--aggregate_feats_by_new_group
Switch
--aggregate_feats_by_new_group
Description
Aggregate feature table by group field (i.e. message_id features by user_ids).
Argument and Default Value
Required Switches:
Details
Other Switches
Required Switches:
Optional Switches:
None
Example Commands
Example use case: feature tables broken down by month being recombined.
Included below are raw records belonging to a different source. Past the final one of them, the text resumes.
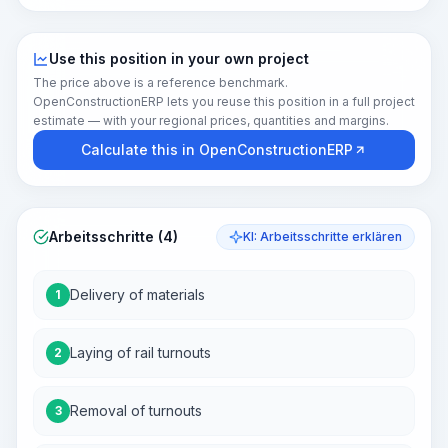
Use this position in your own project
The price above is a reference benchmark.
OpenConstructionERP lets you reuse this position in a full project
estimate — with your regional prices, quantities and margins.
Calculate this in OpenConstructionERP
Arbeitsschritte (4)
KI: Arbeitsschritte erklären
Delivery of materials
1
Laying of rail turnouts
2
Removal of turnouts
3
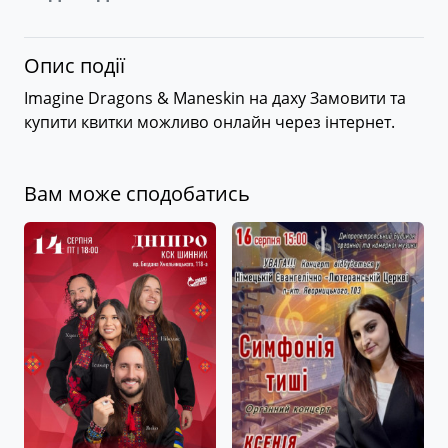
Опис події
Imagine Dragons & Maneskin на даху Замовити та
купити квитки можливо онлайн через інтернет.
Вам може сподобатись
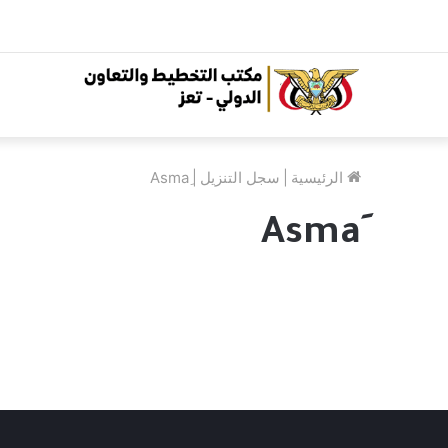
الرئيسية
|
سجل التنزيل
|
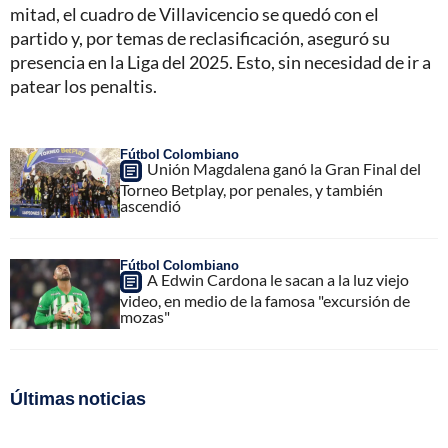
mitad, el cuadro de Villavicencio se quedó con el
partido y, por temas de reclasificación, aseguró su
presencia en la Liga del 2025. Esto, sin necesidad de ir a
patear los penaltis.
Fútbol Colombiano
Unión Magdalena ganó la Gran Final del
Torneo Betplay, por penales, y también
ascendió
Fútbol Colombiano
A Edwin Cardona le sacan a la luz viejo
video, en medio de la famosa "excursión de
mozas"
Últimas noticias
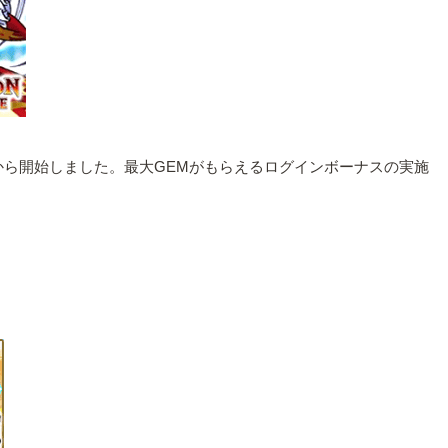
から開始しました。最大GEMがもらえるログインボーナスの実施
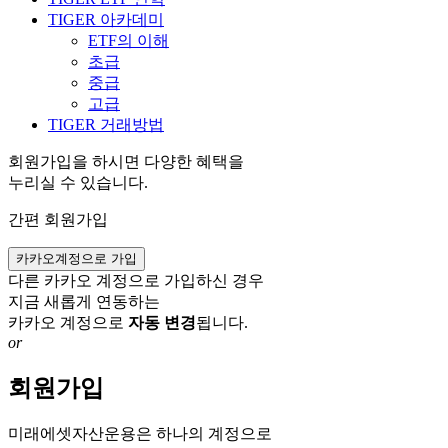
TIGER 아카데미
ETF의 이해
초급
중급
고급
TIGER 거래방법
회원가입을 하시면 다양한 혜택을
누리실 수 있습니다.
간편 회원가입
카카오계정으로 가입
다른 카카오 계정으로 가입하신 경우
지금 새롭게 연동하는
카카오 계정으로
자동 변경
됩니다.
or
회원가입
미래에셋자산운용은 하나의 계정으로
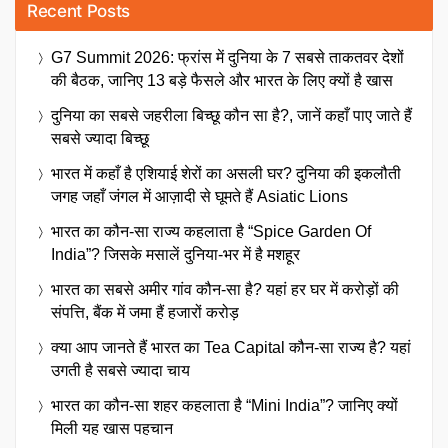
Recent Posts
G7 Summit 2026: फ्रांस में दुनिया के 7 सबसे ताकतवर देशों
की बैठक, जानिए 13 बड़े फैसले और भारत के लिए क्यों है खास
दुनिया का सबसे जहरीला बिच्छू कौन सा है?, जानें कहाँ पाए जाते हैं
सबसे ज्यादा बिच्छू
भारत में कहाँ है एशियाई शेरों का असली घर? दुनिया की इकलौती
जगह जहाँ जंगल में आज़ादी से घूमते हैं Asiatic Lions
भारत का कौन-सा राज्य कहलाता है “Spice Garden Of
India”? जिसके मसालें दुनिया-भर में है मशहूर
भारत का सबसे अमीर गांव कौन-सा है? यहां हर घर में करोड़ों की
संपत्ति, बैंक में जमा हैं हजारों करोड़
क्या आप जानते हैं भारत का Tea Capital कौन-सा राज्य है? यहां
उगती है सबसे ज्यादा चाय
भारत का कौन-सा शहर कहलाता है “Mini India”? जानिए क्यों
मिली यह खास पहचान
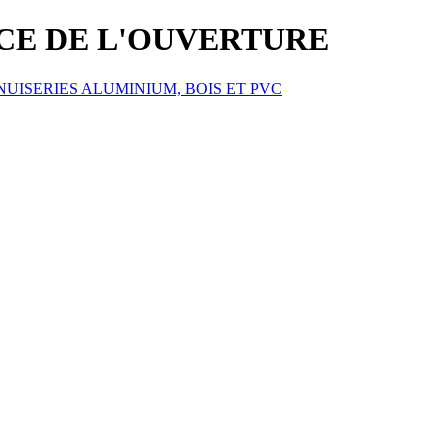
ICE DE L'OUVERTURE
Feature tables in question:
| feat$1to3gram$msgsPA_2012$cntyYM$16to16$0_01 |
| feat$1to3gram$msgsPA_2012_01$cnty$16to16$0_01 |
| feat$1to3gram$msgsPA_2012_02$cnty$16to16$0_01 |
| feat$1to3gram$msgsPA_2012_03$cnty$16to16$0_01 |
| feat$1to3gram$msgsPA_2012_04$cnty$16to16$0_01 |
| feat$1to3gram$msgsPA_2012_05$cnty$16to16$0_01 |
| feat$1to3gram$msgsPA_2012_06$cnty$16to16$0_01 |
| feat$1to3gram$msgsPA_2012_07$cnty$16to16$0_01 |
| feat$1to3gram$msgsPA_2012_08$cnty$16to16$0_01 |
| feat$1to3gram$msgsPA_2012_09$cnty$16to16$0_01 |
| feat$1to3gram$msgsPA_2012_10$cnty$16to16$0_01 |
| feat$1to3gram$msgsPA_2012_11$cnty$16to16$0_01 |
| feat$1to3gram$msgsPA_2012_12$cnty$16to16$0_01 |
Note that feat$1to3gram$msgsPA_2012$cntyYM$16to16$0_01 has been created to hold the intermediate step.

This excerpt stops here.